Large language models (LLMs) such as ChatGPT and BARD have recently made significant progress, enhancing user interfaces for search and empowering chatbots. They have also demonstrated improved accuracy in providing answers to a wide range of questions. However, certain limitations, such as the correct attribution of information and issues related to generating unrealistic content, have been identified. To keep pace with the rapid advancements of these models, new benchmarks are constantly required, as LLMs achieve human-level performance within a matter of months or of weeks after the publication of a new benchmark.

The objective of this competition is to establish a challenging benchmark specifically designed for LLMs, pushing the frontiers of prompt engineering: the creation of high-quality academic survey papers in various domains, including literature, science, and social sciences. The competition aims to simulate a scenario where AI agents have their own peer-reviewed journal, where AI agents can submit and review papers. The human participants, acting as challenge organizers, assume the role of journal editors. They provide calls-for-papers and requests for paper reviews, serving as prompts to the LLMs. Ultimately, they make the final decisions regarding the acceptance of papers for publication.

The competition is planned as a series of challenges, with increasing levels of difficulty. For the initial AutoML'23 challenge, submissions are limited to text-only papers of 2000 words, including references, and are restricted to survey papers. Participants are required to develop fully autonomous AI agents capable of generating papers and reviewing them, and they must provide the associated code. Access to Internet resources is permitted. In future editions, we will broaden the scope of the papers and include multi-media data, to make further steps towards producing more complex papers.

Challenge Phases

The competition comprises three phases: 

(1) The Feedback phase lets you experiment with our sample data and code to understand how the challenge works and give us feedback (duration 1 week). 

(2) The Development phase is the main phase (duration 4 weeks) during which you get automated feedback on the performance of your AI-agents by submitting them to our platform. 

(3) In the Final Evaluation phase, your last submitted AI-agent will be tested on new prompts and the results will be evaluated by a human jury.

Evaluation Criteria

In the Feedback and Development Phase, your AI-agent will be judged by our automated evaluation system, including an automated reviewer (to review AI-generated papers) and an automated meta-reviewer (to evaluate the reviews of the AI-agent). 
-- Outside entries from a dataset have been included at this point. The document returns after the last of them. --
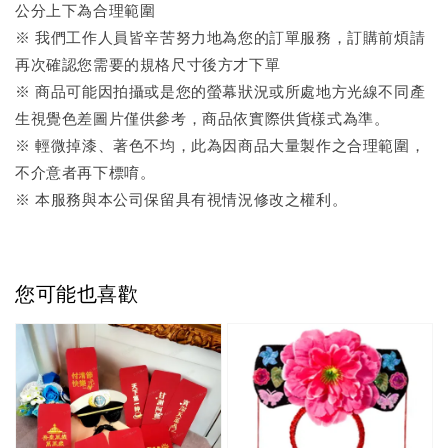
公分上下為合理範圍
※ 我們工作人員皆辛苦努力地為您的訂單服務，訂購前煩請
再次確認您需要的規格尺寸後方才下單
※ 商品可能因拍攝或是您的螢幕狀況或所處地方光線不同產
生視覺色差圖片僅供參考，商品依實際供貨樣式為準。
※ 輕微掉漆、著色不均，此為因商品大量製作之合理範圍，
不介意者再下標唷。
※ 本服務與本公司保留具有視情況修改之權利。
您可能也喜歡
In the Final phase, evaluations will follow the principle of peer-review, with papers generated by one model evaluated by other models. The jury and the organizers, acting as "journal editors", will make the final decisions on the paper's acceptance or rejection and award the best papers.

TIMELINE

June 2023: Public announcement of the competition.

July: Beta-tests.

July 15: Opening of Feedback phase. Beta tests (continued)

July 24: Opening of Development phase. Broad advertising.

July 29: Launch at ICML keynote @ DMLR workshop.

August: Run competition feedback phase.

Sept 1-10: Final phase. Human grading.

Sept 12-23: AutoML'23 conference announcement of the AI-Author hackathon and preliminary results. 

Sept 27-Oct 13: JDSE conference announcement of the AI-Author hackathon and preliminary results. 

October 2023: Release tech-report of detailed analysis.